How to fix "403 Forbidden" errors with Python requests even with User-Agent headers?

Asked 15/11, 2022 at 13:55 Answered 30/5, 2023 at 7:36

Solved python python-requests http-status-code-403

I am sending a request to some URL. I copied the curl command to python. So, all the headers are included, but my request is not working and I receive status code 403 and error code 1020 in the HTML output.

The code is

import requests

headers = {
    'User-Agent': 'Mozilla/5.0 (Windows NT 10.0; Win64; x64; rv:106.0) Gecko/20100101 Firefox/106.0',
    'Accept': 'text/html,application/xhtml+xml,application/xml;q=0.9,image/avif,image/webp,*/*;q=0.8',
    'Accept-Language': 'en-US,en;q=0.5',
    # 'Accept-Encoding': 'gzip, deflate, br',
    'DNT': '1',
    'Connection': 'keep-alive',
    'Upgrade-Insecure-Requests': '1',
    'Sec-Fetch-Dest': 'document',
    'Sec-Fetch-Mode': 'navigate',
    'Sec-Fetch-Site': 'none',
    'Sec-Fetch-User': '?1',
}

response = requests.get('https://v2.gcchmc.org/book-appointment/', headers=headers)

print(response.status_code)
print(response.cookies.get_dict())
with open("test.html",'w') as f:
    f.write(response.text)

I also get cookies but not getting the desired response. I know I can do it with selenium but I want to know the reason behind this.

Note:
I have installed all the libraries and checked the versions, but it is still not working and throwing a 403 error.

Underrate answered 15/11, 2022 at 13:55 Comment(11)

The HTTP 403 Forbidden response status code indicates that the server understands the request but refuses to authorize it. This means that you are still missing something, this can be anything. You might need specific rights or your account is not allowed, or something else. Its hard to say. – Pyrrha 15/11, 2022 at 14:4

I use incognito mode to test the website and this is the first url that is opened by the browser. I dont think that something is missing but if there is something what it is – Underrate 15/11, 2022 at 14:10

It looks like the site is protected behind cloudflare which can be using can't even know what heursistics.
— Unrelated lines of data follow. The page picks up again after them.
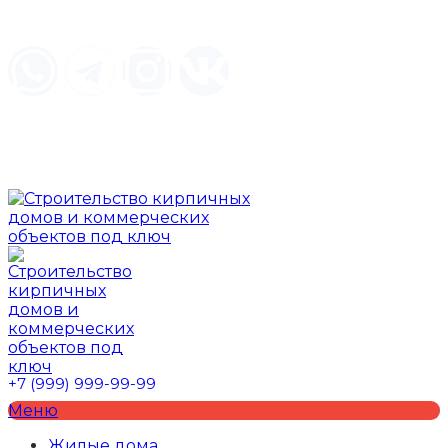
ул. Радищева, 5, Курск, Курская обл., Россия, 305000
Пн-Пт 09.00-18.00 Сб, Вс - по договорённости
ул. Радищева, 5, Курск, Курская обл., Россия,
305000
Пн-Пт 09.00-18.00 Сб, Вс - по договорённости
+7 (999) 999-99-99
Меню
Жилые дома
The 403 reply comes from cloudflare, which contains a bunch of JavaScript to redirect the user to the real site after it passes CF's heuristics. – Ukrainian 15/11, 2022 at 14:13

I have just run your code and it works for me. Just copy pasted it in a file.py and run it. – Pyrrha 15/11, 2022 at 14:15

@Pyrrha I will try it on another pc – Underrate 15/11, 2022 at 14:18

@Ukrainian Have you executed it? – Underrate 15/11, 2022 at 14:18

Yes, trying on a different computer won't work either. You need some way to bypass cloudflare. – Ukrainian 15/11, 2022 at 14:21

It also worked on other pc. Then why it is not working on my current pc? Can any one suggest a fix – Underrate 15/11, 2022 at 14:21

Maybe this will work community.cloudflare.com/t/… this guy made some changes to his user-agent which allowed it to work again. – Pyrrha 15/11, 2022 at 14:37

@Pyrrha Still not working – Underrate 15/11, 2022 at 14:47

Actually this worked for me, I just set my own UA value from original device to look much realistic as I can – Inexecution 30/5, 2023 at 7:33

The site is protected by cloudflare which aims to block, among other things, unauthorized data scraping. From What is data scraping?

The process of web scraping is fairly simple, though the implementation can be complex. Web scraping occurs in 3 steps:

First the piece of code used to pull the information, which we call a scraper bot, sends an HTTP GET request to a specific website.

When the website responds, the scraper parses the HTML document for a specific pattern of data.

Once the data is extracted, it is converted into whatever specific format the scraper bot’s author designed.

You can use urllib instead of requests, it seems to be able to deal with cloudflare

req = urllib.request.Request('https://v2.gcchmc.org/book-appointment/')
req.add_headers('User-Agent', 'Mozilla/5.0 (Windows NT 10.0; Win64; x64; rv:106.0) Gecko/20100101 Firefox/106.0')
req.add_header('Accept', 'text/html,application/xhtml+xml,application/xml;q=0.9,image/avif,image/webp,*/*;q=0.8')
req.add_header('Accept-Language', 'en-US,en;q=0.5')

r = urllib.request.urlopen(req).read().decode('utf-8')
with open("test.html", 'w', encoding="utf-8") as f:
    f.write(r)

Unremitting answered 4/12, 2022 at 9:28 Comment(6)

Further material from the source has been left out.